:: Given records ::
---+---

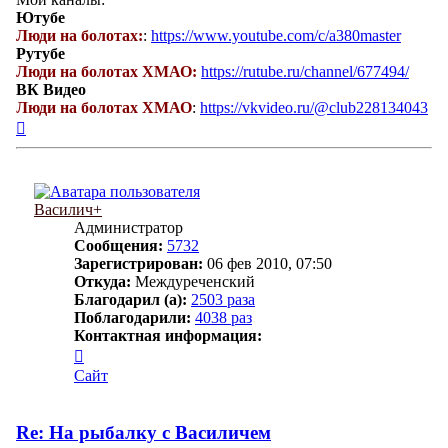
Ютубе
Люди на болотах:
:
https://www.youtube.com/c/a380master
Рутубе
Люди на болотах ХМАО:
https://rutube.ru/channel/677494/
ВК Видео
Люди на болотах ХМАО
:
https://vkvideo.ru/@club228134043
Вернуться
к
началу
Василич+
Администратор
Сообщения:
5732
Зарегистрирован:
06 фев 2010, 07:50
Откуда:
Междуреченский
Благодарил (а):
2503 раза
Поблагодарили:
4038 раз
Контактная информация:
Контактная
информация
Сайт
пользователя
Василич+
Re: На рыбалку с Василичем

---+---

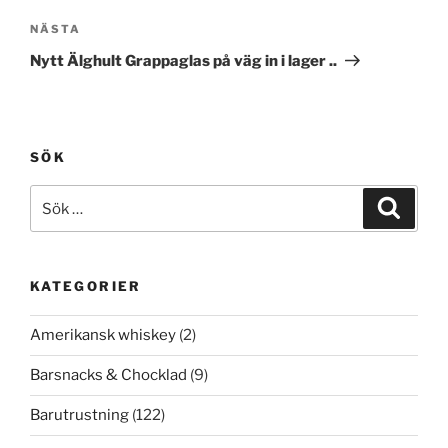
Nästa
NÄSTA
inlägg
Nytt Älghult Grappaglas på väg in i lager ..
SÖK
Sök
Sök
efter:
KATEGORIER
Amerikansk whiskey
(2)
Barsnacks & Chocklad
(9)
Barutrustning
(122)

---+---

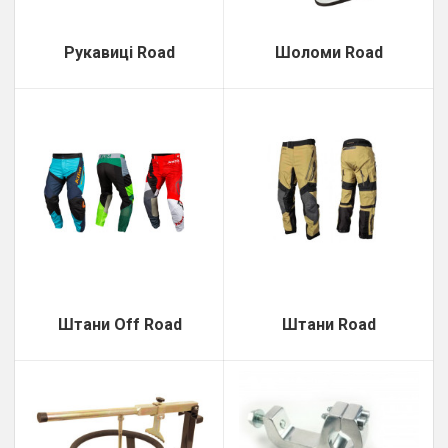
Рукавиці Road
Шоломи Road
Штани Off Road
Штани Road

---+---

:: Work item ::
A complete answer lists each line of the data that holds the word "Люди".

:: Solution to this task ::
Люди на болотах:
Люди на болотах ХМАО:
Люди на болотах ХМАО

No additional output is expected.